The AUROC is calculated using the “pROC” (v1.18.5) [52] package in R with default parameters. We used simulated chromatin states of each cell as response and the posterior probability as the predictor.

PBMC10k multiome analysis

We first performed brief quality control on the data, by filtering cells with total ATAC count $\ge$ 100,000, total RNA count $\ge$ 25,000 and total RNA count $\le$ 1000. Then we removed doublets using scDblFinder (v1.20.2) [53] with default settings. Peak counts are aggregated according to their annotated nearest gene, resulting in a gene $\times$ cell count matrix. Then the posterior probability for each gene is calculated as described above. PCA was done using prcomp() function in R on the posterior probability matrix. LSI in Fig. 5 is performed using the Signac (v1.13.0) [8] pipeline according to the Signac vignette. Briefly, peaks with more than 5 counts are subject to TF-IDF normalization, then Singular Value Decomposition (SVD) is performed to reduce the dimensions of the data. To annotate the multiome data, we followed the same vignette and transferred labels from an annotated atlas [54]. Silhouette score is calculated with the approxSilhouette() function in the “bluster” R package (v1.16.0) [55], with the first 30 principal components as input for both posterior and LSI processed data. The mean silhouette for each cell type is shown in each boxplot in Fig. 5. Silhouette width for each cell, for each cell type, is shown in Additional file 1: Fig. S12.

Authors’ contributions

D.J.M, H.S. conceived and supervised the study.
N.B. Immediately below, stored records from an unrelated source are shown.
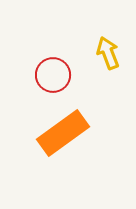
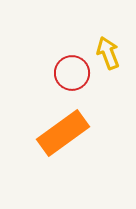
red circle: moved 19 px right, 2 px up
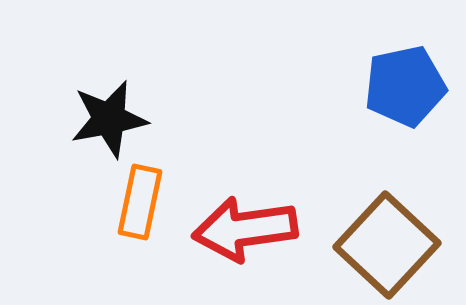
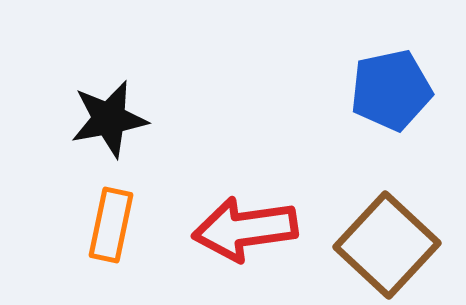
blue pentagon: moved 14 px left, 4 px down
orange rectangle: moved 29 px left, 23 px down
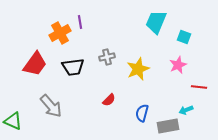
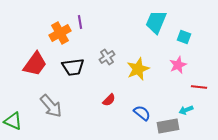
gray cross: rotated 21 degrees counterclockwise
blue semicircle: rotated 114 degrees clockwise
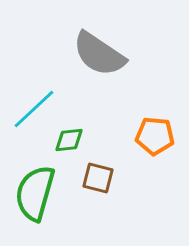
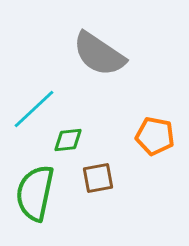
orange pentagon: rotated 6 degrees clockwise
green diamond: moved 1 px left
brown square: rotated 24 degrees counterclockwise
green semicircle: rotated 4 degrees counterclockwise
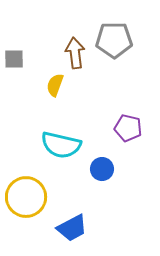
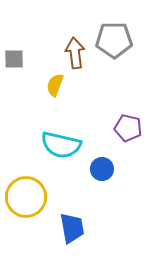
blue trapezoid: rotated 72 degrees counterclockwise
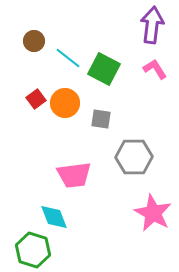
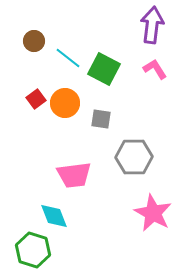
cyan diamond: moved 1 px up
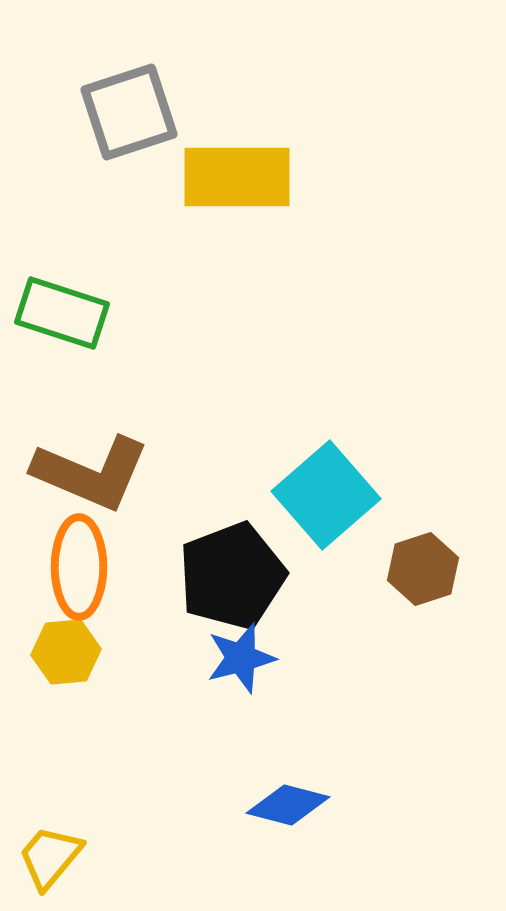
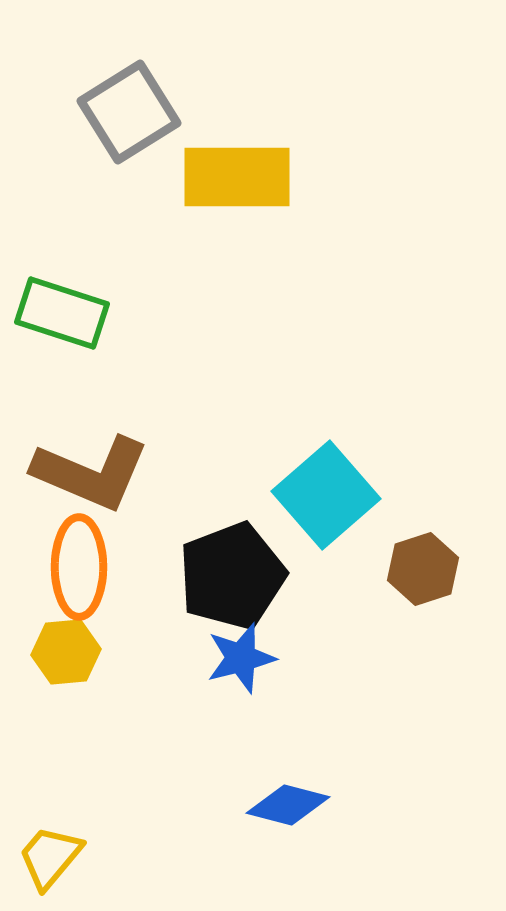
gray square: rotated 14 degrees counterclockwise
A.K. performed all data analysis and prepared all figures. D.J.M, H.S., A.K. wrote the manuscript. All authors reviewed the manuscript.

Funding

This work was supported by NIH R01HG011886 and NHMRC GNT1195595 to DJM.

Data availability

Data and code to reproduce the figures in this manuscript are available (under CC BY 4.0 license) at the following Gitlab repository: https://gitlab.svi.edu.au/biocellgen-public/gath_2023_scatac_mixture_modelling_reproducibility [56] and Zenodo (https://doi.org/10.5281/zenodo.15876051) [57]. Accession to third-party datasets and publicly available datasets used is listed in Table 2.

Declarations

Ethics approval and consent to participate

Not applicable.

Consent for publication

Not applicable.

Competing interests

Davis McCarthy is an Editorial Board Member for Genome Biology but was not involved in the editorial process of this manuscript.